The Squad Of Soldiers

The Squad Of Soldiers.

The men who here awaited death were of different nationalities and each, unconsciously, at this impressive moment showed the characteristics of his race. Mejia was an Indian, and stood with the composure of a fatalist, sadly but uncomplainingly accepting the decree of destiny. Miramon was of Franco-Spanish origin, and brilliant and audacious jested to the last. The Emperor, with the well-known temperament of the house of Austria, faced death with dignity like his ancestor, Marie Antoinette. His first position was in the centre of the group, but at the last moment it was changed. Miramon, who was at the Emperor's left, turning toward Maximilian had laughingly exclaimed, "You see that in this tragedy I am in the position of the impenitent thief." The Emperor answered gravely: "Permit me, then, to yield this place to you. A brave man like yourself deserves it." Thus speaking, he stepped quickly to the left, leaving Miramon in the centre; and it was where the stone post at the extreme right stands that Maximilian fell.

The Hill Of The Bells

The Hill Of The Bells.

Returning from this mournful spot we saw, in the governor's palace at Queretaro, the plain pine coffin in which Maximilian's body was brought back from execution. It is in places deeply stained with blood. Not long, however, did his lifeless form remain in Mexico. A few months later, by permission of the Mexican Government, the body was taken to Vera Cruz, and the same vessel which, three years before, had brought Maximilian and Car-lotta to the New World in perfect health and with the brightest anticipations, took back his mutilated form to Austria. Still more pathetic is the fact that the widowed Empress still lives, crazed with grief, a wreck upon the cruel ocean of existence.
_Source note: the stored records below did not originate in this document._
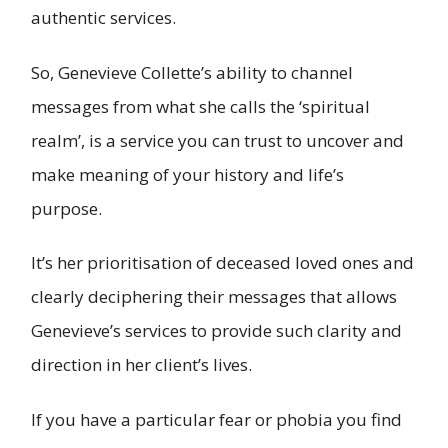
authentic services.
So, Genevieve Collette’s ability to channel
messages from what she calls the ‘spiritual
realm’, is a service you can trust to uncover and
make meaning of your history and life’s
purpose.
It’s her prioritisation of deceased loved ones and
clearly deciphering their messages that allows
Genevieve’s services to provide such clarity and
direction in her client’s lives.
If you have a particular fear or phobia you find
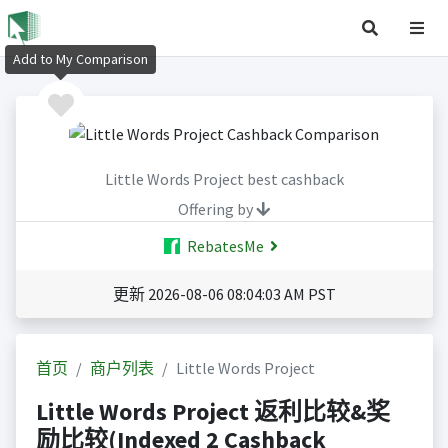
Add to My Comparison
Little Words Project best cashback
Offering by
RebatesMe
更新 2026-08-06 08:04:03 AM PST
首页
商户列表
Little Words Project
Little Words Project 返利比较&奖
励比较(Indexed 2 Cashback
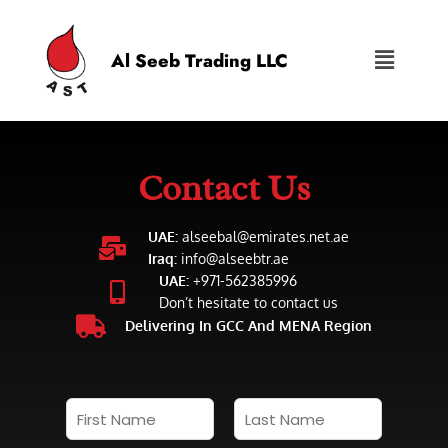
Al Seeb Trading LLC
Contact Us
UAE:
alseebal@emirates.net.ae
Iraq:
info@alseebtr.ae
UAE:
+971-562385996
Don’t hesitate to contact us
Delivering In GCC And MENA Region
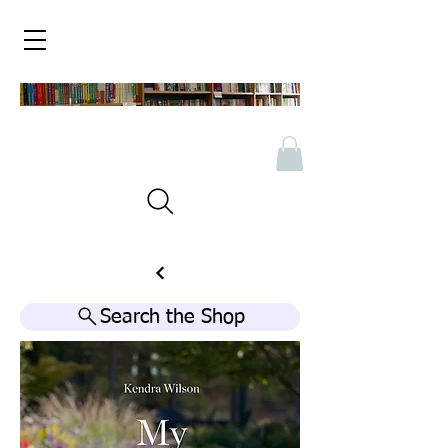
Search the Shop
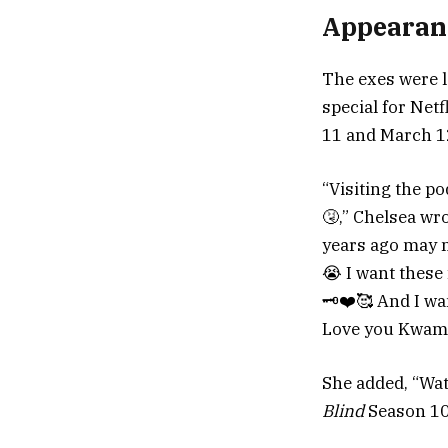
Appearan
The exes were l
special for Ne
11 and March 1
“Visiting the p
🤧,” Chelsea wr
years ago may no
😭 I want these
🗝️❤️🥰 And I wa
Love you Kwam 
She added, “Wat
Blind
Season 10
Saying farewell to Queretaro with some reluctance, on the following evening we left the railroad at a station called El Castillo. Our purpose was to visit the Falls of Juanacatlan, sometimes enthusiastically styled the "Mexican Niagara." Upon the platform stood a gentleman who was presented to us under the euphonious name of Senor Bermejillo. His home is in the City of Mexico, but his estate at El Castillo is so vast, that, from the moment we arrived until we left, every point of land on which we stood, and almost everything we saw, was his property. In fact, he has constructed between the station and the falls a private tramway, by which in twenty minutes we reached a place where we beheld in their majestic beauty the Falls of Juanacatlan. The river Lerma (the largest stream in Mexico) here falls seventy feet in one grand mass of creamy foam, six hundred feet in breadth. Of course this cannot seri-ously be ranked with the stupendous volume of Niagara, yet at a glance one sees a resemblance to it. It is, in fact, Niagara in miniature, - a diamond edition of the Horseshoe Falls; or, as it were, Niagara itself seen through the large end of an opera-glass. We stood for a long time beside this falling river, delighted with its cool, refreshing spray and its unceasing rush and roar. No doubt its beauty appealed to us with added force because of the comparative rarity of waterfalls in Mexico. What I most missed and longed for during our Mexican tour was running water, especially as only a few months before I had been traveling in Norway, which is preeminently, of all the countries of the world, the land of cataracts and cascades.